Copy the same labeling pattern (verb_noun, outcome-first description, tight parameter list) for your own JTBD-oriented tools and you’ll give any agent the kind of “good manual” Neon provides out-of-the-box.


3. Official Neon MCP docs — the short labels

ToolOne-line description (verbatim from docs)
prepare_database_migrationInitiates a database migration process. Creates a temporary branch to apply and test the migration safely before affecting the main branch. (neon.tech)
complete_database_migrationFinalizes and applies a prepared database migration to the main branch. Merges changes from the temporary migration branch and cleans up temporary resources. (neon.tech)

Why this matters:
The names are verb-first and outcome-oriented, so an LLM sees the workflow (“prepare → complete”) instead of a pile of CRUD endpoints.


4. Needle AI tools library — the full “operator manual”

Below is an abbreviated excerpt for prepare_database_migration that shows how Neon supplies LLM-friendly context: use-cases, mandatory follow-ups, and even response templates.

<tool name="prepare_database_migration">
  <use_case>
    Performs schema migrations by auto-generating & executing DDL.
    Supports CREATE / ALTER / DROP operations.
    1. Parse natural-language request
    2. Generate SQL
    3. Execute in a *temporary* branch
    4. Verify before touching main
  </use_case>

  <workflow>
    1. Create temp branch
    2. Apply migration SQL
    3. Return migration-ID + branch info for verification
  </workflow>

  <important_notes>
    • After running, you MUST test with `run_sql` on the temp branch  
    • Ask the user for approval before committing  
    • Then call `complete_database_migration`
  </important_notes>

  <response_instructions>
    ALWAYS include  
      – Migration ID  
      – Temporary Branch Name & ID  
      – Migration Result  
    Do **not** expose low-level SQL or column types in the reply.
  </response_instructions>

  <example>
    INCORRECT → “I added a *boolean* column …”  
    CORRECT   → “I added the **is_published** column …”
  </example>
</tool>

(needle-ai.com)

Why this matters:

  1. LLM coaching – The <important_notes> and <response_instructions> blocks explicitly tell the agent what to do next and how to talk back to the user.
  2. Safety baked in – The workflow forces a temp branch + human confirmation before any production commit.
  3. Examples for grounding – Concrete “correct vs incorrect” replies prime the model to produce the right style.
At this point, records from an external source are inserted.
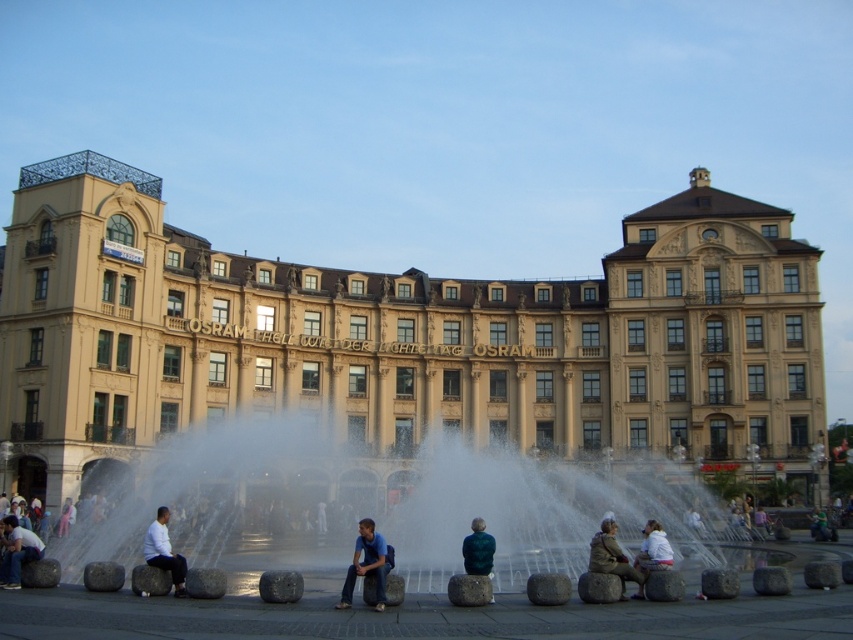 Question: Based on their relative distances, which object is nearer to the white matte shirt at lower left?

Choices:
 (A) beige stone building at center
 (B) white stone fountain at center

Answer: (B)

Question: Among these points, which one is farthest from the camera?

Choices:
 (A) (624, 580)
 (B) (434, 452)
 (C) (20, 541)
 (D) (148, 548)

Answer: (B)

Question: Does white matte shirt at lower left have a smaller size compared to white cotton shirt at center?

Choices:
 (A) no
 (B) yes

Answer: (B)

Question: Which of the following is the farthest from the observer?

Choices:
 (A) [637, 536]
 (B) [468, 557]
 (C) [602, 532]

Answer: (A)

Question: Is white stone fountain at center closer to the viewer compared to white matte shirt at lower left?

Choices:
 (A) no
 (B) yes

Answer: (B)

Question: In this image, where is brown leather jacket at lower right located relative to white cotton shirt at center?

How to reuse these patterns in your own MCP surface

  1. Keep the surface small – two tools cover 95 % of the migration JTBD.
  2. Name tools verb-first, goal-focused (prepare_*, complete_*).
  3. Embed guardrails – create temp resources and require human approval before destructive steps.
  4. Add rich hints – include <use_case>, <workflow>, and <response_instructions> sections so the LLM never guesses what’s next.

Drop these snippets directly into design docs or slide decks and your team will immediately see why a four-tool surface (prepare, verify, complete, diagnose) beats exposing 100 raw API calls.